__EXERCISE AIM__: For the data below, the lines that hold "ראשון" should be counted; only the resulting number is expected.

__RECORDS TO PROCESS__:
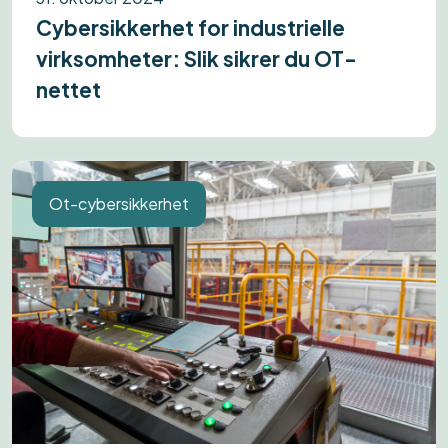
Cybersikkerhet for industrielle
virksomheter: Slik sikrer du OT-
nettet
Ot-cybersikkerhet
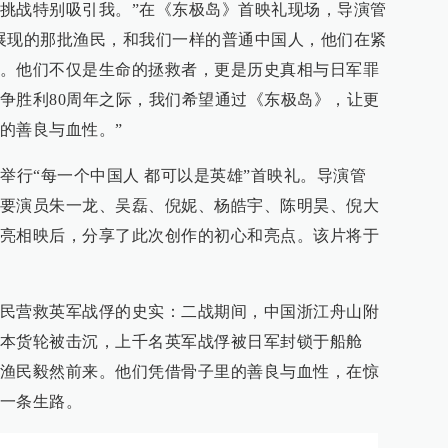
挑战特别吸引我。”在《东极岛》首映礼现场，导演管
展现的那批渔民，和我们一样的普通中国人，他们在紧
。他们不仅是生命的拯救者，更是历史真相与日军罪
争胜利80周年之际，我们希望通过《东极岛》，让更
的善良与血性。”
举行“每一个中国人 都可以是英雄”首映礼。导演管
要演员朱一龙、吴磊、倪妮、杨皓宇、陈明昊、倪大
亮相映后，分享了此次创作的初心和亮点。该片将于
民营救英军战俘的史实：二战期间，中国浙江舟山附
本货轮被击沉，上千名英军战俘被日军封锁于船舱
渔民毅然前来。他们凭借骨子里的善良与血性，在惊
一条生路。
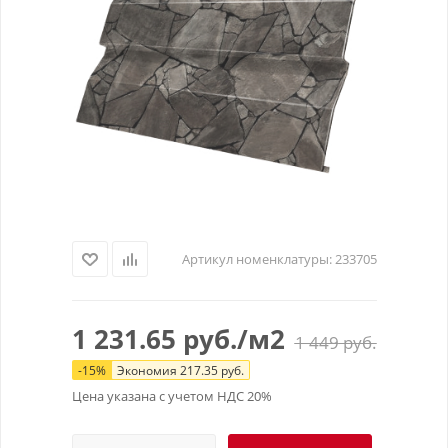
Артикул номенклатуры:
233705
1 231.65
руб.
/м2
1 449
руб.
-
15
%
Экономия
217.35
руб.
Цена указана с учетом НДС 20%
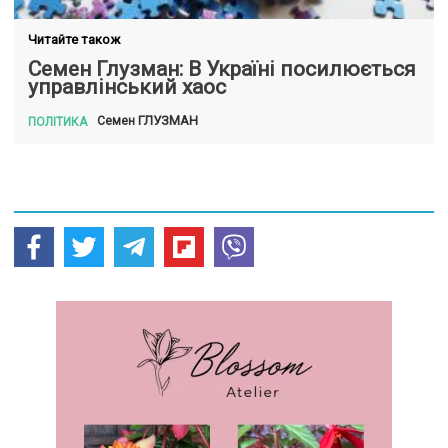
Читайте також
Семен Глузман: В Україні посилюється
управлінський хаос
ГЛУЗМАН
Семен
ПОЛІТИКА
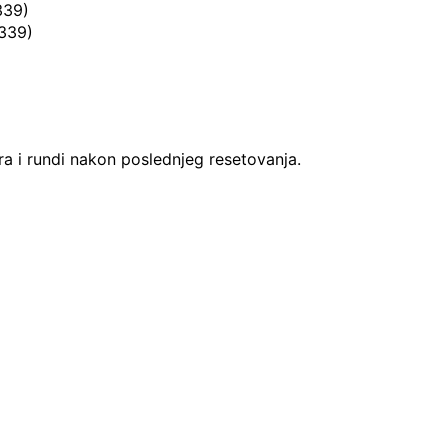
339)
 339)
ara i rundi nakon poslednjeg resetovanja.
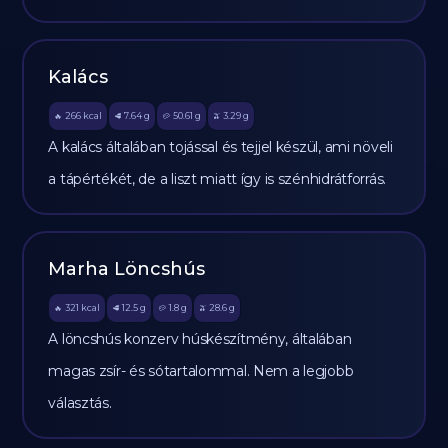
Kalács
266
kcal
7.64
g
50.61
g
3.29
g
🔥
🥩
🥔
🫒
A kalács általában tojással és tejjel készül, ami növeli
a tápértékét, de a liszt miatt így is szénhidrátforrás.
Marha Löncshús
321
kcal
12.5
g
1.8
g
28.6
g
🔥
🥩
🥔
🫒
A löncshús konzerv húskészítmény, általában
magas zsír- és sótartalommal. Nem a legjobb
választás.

--

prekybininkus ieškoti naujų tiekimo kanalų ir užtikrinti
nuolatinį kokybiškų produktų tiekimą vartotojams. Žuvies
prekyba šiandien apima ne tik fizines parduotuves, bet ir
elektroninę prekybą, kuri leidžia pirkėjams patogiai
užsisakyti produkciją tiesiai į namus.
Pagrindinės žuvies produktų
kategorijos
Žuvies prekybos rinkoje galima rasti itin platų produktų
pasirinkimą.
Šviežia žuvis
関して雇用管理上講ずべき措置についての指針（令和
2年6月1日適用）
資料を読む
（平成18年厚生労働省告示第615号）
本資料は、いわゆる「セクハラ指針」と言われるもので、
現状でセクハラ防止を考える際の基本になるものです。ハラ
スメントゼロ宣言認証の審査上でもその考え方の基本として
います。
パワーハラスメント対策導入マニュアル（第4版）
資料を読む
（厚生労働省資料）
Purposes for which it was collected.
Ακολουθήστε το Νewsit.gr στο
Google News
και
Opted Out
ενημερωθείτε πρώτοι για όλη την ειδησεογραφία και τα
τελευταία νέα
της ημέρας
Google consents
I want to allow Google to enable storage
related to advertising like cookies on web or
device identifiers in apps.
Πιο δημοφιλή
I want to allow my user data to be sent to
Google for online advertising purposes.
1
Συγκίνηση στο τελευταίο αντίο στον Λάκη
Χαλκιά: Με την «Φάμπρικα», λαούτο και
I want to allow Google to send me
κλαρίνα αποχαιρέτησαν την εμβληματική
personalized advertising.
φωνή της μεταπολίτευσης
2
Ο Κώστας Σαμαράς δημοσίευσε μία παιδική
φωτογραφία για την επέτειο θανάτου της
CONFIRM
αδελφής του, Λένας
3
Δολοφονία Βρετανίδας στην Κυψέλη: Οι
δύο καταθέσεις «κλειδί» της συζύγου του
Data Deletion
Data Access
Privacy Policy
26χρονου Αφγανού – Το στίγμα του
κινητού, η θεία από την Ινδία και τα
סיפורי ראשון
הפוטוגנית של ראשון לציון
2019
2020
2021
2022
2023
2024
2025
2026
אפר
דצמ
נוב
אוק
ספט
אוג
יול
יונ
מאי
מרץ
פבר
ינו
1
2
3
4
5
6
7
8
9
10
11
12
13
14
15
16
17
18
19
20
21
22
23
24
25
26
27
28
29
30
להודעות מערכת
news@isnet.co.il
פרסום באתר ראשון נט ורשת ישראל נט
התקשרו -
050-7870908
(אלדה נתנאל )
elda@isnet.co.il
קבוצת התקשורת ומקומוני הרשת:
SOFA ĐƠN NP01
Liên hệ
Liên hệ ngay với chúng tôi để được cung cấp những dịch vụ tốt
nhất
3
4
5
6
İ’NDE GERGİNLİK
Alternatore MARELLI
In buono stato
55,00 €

__RESPONSE__: 3